Alors que le Gabon aspire à renforcer son développement humain et à consolider la place de la jeunesse dans sa stratégie nationale, la politique actuelle de l’Agence Nationale des Bourses du Gabon (ANBG) suscite une vive réflexion. De nombreux étudiants gabonais brillants, formés à l’étranger grâce au soutien de l’État, se retrouvent aujourd’hui suspendus, voire exclus du système, souvent pour des motifs administratifs rigides et déconnectés de leur mérite.

Un système nécessaire mais perfectible

L’ANBG joue un rôle clé dans le financement des études supérieures de nombreux jeunes Gabonais, couvrant les frais de scolarité, le transport, le trousseau scolaire, et bien d’autres dépenses. Mais ce soutien, essentiel pour des familles souvent modestes, est soumis à des règles parfois inflexibles. Résultats trimestriels non transmis à temps, retards administratifs des universités étrangères, ou absence d’un certificat dans les délais peuvent suffire à déclencher la suspension, voire la suppression d’une bourse.

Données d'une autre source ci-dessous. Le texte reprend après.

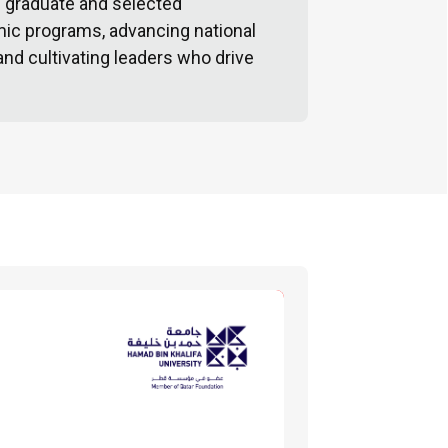
d graduate and selected
ic programs, advancing national
 and cultivating leaders who drive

Des règles trop rigides qui sacrifient l’excellence

Cette approche bureaucratique ne tient pas toujours compte du parcours irréprochable d’étudiants qui n’ont jamais redoublé, qui s’investissent pleinement dans leurs études et qui aspirent à servir leur pays. En cas de suspension, peu d’options s’offrent à eux : la procédure manque de flexibilité, de dialogue et d’accompagnement. Pour ces jeunes, c’est un sentiment d’abandon qui domine. Et pour le Gabon, c’est une perte sèche de talents stratégiques.

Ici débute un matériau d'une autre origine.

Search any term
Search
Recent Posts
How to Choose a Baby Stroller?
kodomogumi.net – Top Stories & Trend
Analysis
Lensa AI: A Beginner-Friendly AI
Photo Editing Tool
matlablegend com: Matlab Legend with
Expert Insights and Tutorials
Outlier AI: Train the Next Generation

Un appel à une réforme plus humaine et inclusive

Il est temps, sous l’impulsion du Président Brice Clotaire Oligui Nguema, de repenser en profondeur cette politique. Une réforme ambitieuse pourrait transformer l’ANBG en véritable moteur de promotion du mérite, de la solidarité nationale et de la réinsertion professionnelle.

Parmi les pistes proposées :

Valoriser le mérite : maintenir la bourse pour les étudiants assidus et sérieux, sans redoublement, et récompenser l’engagement civique. Encourager les parcours longs : créer des bourses spécifiques pour la recherche doctorale ou les stages internationaux de haut niveau.

Et, simplifier l’administration : rendre les démarches numériques, adapter les délais aux réalités étrangères, et améliorer le dialogue entre étudiants et administration. Soutenir le retour au pays : faciliter l’insertion professionnelle via des stages, des contrats ou un service civique dans les institutions publiques et privées.

Impliquer les familles et partenaires : créer un fonds de solidarité ou de mécénat pour les familles ayant investi dans l’éducation de leurs enfants.

Un investissement pour l’avenir du pays

Réformer la politique des bourses n’est pas seulement un geste de bienveillance. C’est un choix stratégique. C’est faire le pari de la jeunesse, de la compétence, de la loyauté. C’est construire un Gabon où chaque talent, qu’il étudie à Libreville, Paris ou Rabat, se sent soutenu, reconnu et prêt à redonner au pays ce qu’il a reçu.

Comme pour dire, le temps est venu d’abandonner les logiques punitives pour adopter une politique éducative fondée sur la confiance, l’équité et l’excellence. Il en va de la responsabilité collective. Il en va surtout de l’avenir du Gabon.